Inle, like many lakes, has numerous communities surrounding it. What makes it unusual, however, is that it also has communities on it. On the western side of the lake sits the Venice of Myanmar: Ywama. The local people have built their homes and buildings on wooden piles and bamboo poles driven into the lake bed. Some are, admittedly, rickety affairs, but there are also beautiful teak buildings of one and two floors.
One morning, on my way to Indein Pagoda, I had the good fortune to pass through when the village hosted the rotating market. Because no single village can realistically maintain a daily market, each community takes a turn. Ywama's market is particularly appealing to tourists because much of it takes place in boats on the water.
I was undoubtedly the first recognizable foreigner to arrive because the women in boats made a beeline for my craft. I was quickly surrounded by merchants presenting their various handicrafts. All hope of getting through was lost when I made the fatal mistake of mentioning that I was looking for a necklace. They were clambering over one another to present their best necklaces, one even climbed into my boat with a arm load of them. Eventually, I settled on two necklaces from two merchants.

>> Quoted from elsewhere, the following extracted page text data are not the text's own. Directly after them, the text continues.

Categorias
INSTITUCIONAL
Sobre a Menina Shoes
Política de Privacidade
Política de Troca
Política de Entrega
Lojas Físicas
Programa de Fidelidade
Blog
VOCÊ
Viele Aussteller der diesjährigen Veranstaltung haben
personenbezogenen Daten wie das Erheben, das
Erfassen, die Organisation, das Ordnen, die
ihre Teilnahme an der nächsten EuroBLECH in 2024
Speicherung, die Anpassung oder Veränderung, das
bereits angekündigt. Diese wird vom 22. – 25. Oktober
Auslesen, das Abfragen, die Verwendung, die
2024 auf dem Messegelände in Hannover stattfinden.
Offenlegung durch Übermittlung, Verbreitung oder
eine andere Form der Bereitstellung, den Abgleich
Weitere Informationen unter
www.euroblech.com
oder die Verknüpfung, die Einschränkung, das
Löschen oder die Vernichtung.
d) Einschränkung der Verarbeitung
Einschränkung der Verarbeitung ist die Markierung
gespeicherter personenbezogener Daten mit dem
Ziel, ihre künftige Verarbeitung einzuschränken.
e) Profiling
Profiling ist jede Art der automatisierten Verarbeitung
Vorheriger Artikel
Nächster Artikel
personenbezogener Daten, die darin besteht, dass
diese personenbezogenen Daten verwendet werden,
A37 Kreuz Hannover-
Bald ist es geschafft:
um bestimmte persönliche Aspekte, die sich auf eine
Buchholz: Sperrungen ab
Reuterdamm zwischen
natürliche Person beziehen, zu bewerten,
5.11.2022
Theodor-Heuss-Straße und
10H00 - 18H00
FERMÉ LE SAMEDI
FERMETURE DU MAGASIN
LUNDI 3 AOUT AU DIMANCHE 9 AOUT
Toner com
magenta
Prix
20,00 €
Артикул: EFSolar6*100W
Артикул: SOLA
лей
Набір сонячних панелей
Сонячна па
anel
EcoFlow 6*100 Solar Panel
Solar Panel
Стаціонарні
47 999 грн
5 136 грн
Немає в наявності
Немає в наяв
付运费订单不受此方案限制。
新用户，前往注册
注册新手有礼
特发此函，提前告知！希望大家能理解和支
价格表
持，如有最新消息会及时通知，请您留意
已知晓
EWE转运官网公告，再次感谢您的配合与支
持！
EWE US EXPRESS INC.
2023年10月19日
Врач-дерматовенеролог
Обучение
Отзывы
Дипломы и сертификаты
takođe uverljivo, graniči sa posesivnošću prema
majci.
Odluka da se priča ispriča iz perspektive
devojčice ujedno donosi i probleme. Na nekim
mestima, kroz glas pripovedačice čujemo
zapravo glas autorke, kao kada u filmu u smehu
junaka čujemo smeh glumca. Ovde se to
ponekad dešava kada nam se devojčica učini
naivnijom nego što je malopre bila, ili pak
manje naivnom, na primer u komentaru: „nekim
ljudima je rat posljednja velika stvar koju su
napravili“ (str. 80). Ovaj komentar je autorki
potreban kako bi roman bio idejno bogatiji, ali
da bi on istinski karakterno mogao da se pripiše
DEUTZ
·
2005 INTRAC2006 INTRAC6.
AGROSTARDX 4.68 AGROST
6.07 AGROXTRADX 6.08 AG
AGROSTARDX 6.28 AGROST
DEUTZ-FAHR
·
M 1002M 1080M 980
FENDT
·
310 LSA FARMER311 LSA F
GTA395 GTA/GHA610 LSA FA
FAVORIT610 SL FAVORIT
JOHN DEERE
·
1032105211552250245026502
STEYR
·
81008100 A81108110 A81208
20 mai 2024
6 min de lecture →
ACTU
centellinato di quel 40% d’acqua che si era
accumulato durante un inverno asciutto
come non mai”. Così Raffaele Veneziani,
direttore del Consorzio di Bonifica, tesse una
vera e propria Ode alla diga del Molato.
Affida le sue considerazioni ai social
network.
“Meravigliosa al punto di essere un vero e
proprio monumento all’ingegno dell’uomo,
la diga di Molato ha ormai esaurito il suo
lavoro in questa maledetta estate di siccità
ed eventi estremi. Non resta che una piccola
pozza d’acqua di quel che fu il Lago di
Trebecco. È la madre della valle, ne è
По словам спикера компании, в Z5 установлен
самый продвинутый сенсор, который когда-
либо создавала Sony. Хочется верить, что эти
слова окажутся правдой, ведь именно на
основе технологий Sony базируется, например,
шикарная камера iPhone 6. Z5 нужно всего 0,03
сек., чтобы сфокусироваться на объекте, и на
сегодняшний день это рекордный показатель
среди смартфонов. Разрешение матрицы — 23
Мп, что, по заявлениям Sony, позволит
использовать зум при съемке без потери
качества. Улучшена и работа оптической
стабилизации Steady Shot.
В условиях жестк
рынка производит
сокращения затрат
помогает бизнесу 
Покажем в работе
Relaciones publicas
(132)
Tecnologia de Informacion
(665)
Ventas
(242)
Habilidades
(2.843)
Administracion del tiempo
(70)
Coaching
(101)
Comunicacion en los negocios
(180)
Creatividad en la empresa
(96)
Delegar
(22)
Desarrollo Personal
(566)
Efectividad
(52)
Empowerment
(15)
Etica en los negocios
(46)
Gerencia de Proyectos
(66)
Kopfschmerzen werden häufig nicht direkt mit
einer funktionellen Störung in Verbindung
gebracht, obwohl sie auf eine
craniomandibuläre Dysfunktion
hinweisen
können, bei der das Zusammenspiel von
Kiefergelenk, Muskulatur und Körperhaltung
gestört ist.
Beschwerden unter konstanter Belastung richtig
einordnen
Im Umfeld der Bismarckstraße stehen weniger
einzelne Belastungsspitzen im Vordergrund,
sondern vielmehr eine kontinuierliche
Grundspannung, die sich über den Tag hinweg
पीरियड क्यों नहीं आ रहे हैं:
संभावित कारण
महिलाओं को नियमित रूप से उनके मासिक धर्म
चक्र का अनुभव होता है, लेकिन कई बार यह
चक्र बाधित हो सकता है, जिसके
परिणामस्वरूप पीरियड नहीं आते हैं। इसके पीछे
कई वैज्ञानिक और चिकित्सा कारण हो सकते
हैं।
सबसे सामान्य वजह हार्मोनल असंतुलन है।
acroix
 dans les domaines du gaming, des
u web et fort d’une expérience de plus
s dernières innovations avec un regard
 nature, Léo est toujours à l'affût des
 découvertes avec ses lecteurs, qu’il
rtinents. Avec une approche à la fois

During the haggling, a couple of other tourist-laden boats came through the channel and were quickly pounced upon. Their pilots, more comfortable in the situation than mine, pushed through the picket and put their boats ashore.
The Ywama community is not quite without land. Over the years, some villagers have piled up the soil from the bottom of the lake to make islands. Several of these are used for monastery and pagoda complexes. Ywama's market is held beside the land occupied by one of these.
People selling food items gather near the shore while durable goods (and tourist items) are found closer to the temple, away from the lake. The merchants near the water stake out their territory with bamboo mats or vinyl tarpaulins. They would then carefully arrange their produce and wait for customers.
In addition to carvings and other locally produced items, the market is also a good place to acquire exotic antiques. I was quite fascinated by the collection of ancient records. Some were clearly from India, but did Burma once have a major recording industry? It certainly does today, but it would have been interesting to hear the music on those platters.
My never-ending quest for interesting necklaces lead me to a woman with something unlike any of the others I'd seen. Most of the necklaces on the tables and in the boats were of the same styles. This one, however, was quite different. It consisted of heavy porcelain beads with primitive designs. My understanding was that it came not from Inle, but from the Chin people, far to the west. To this day, I'm still suspect of my understanding and wonder if it's not, in fact, from the nearby Shan people in the east.
We settled on a fair price and I acquired a new treasure. I put it around my neck and continued my walk through the market area. I immediately noticed a change in the people when they saw my necklace. I received approving smiles and nodes as they pointed to my new acquisition. "Ah, you Chin man!"
While the market was the typical frenzy one comes to expect, I was surprised at how quiet things near the monastery. Except for the Buddha in the middle, the building was vacant. The smoothly polished floor indicated that it was used frequently. In the grounds around the building, small groups of people lounged in the shade or ate their breakfast around the stupas. The most prevalent item in the picnic baskets, or on every tables, was a thermos of tea.
By the time I completed a second circuit of the market, more tourists had arrived. The sun was getting higher and it was time to explore more of the lake.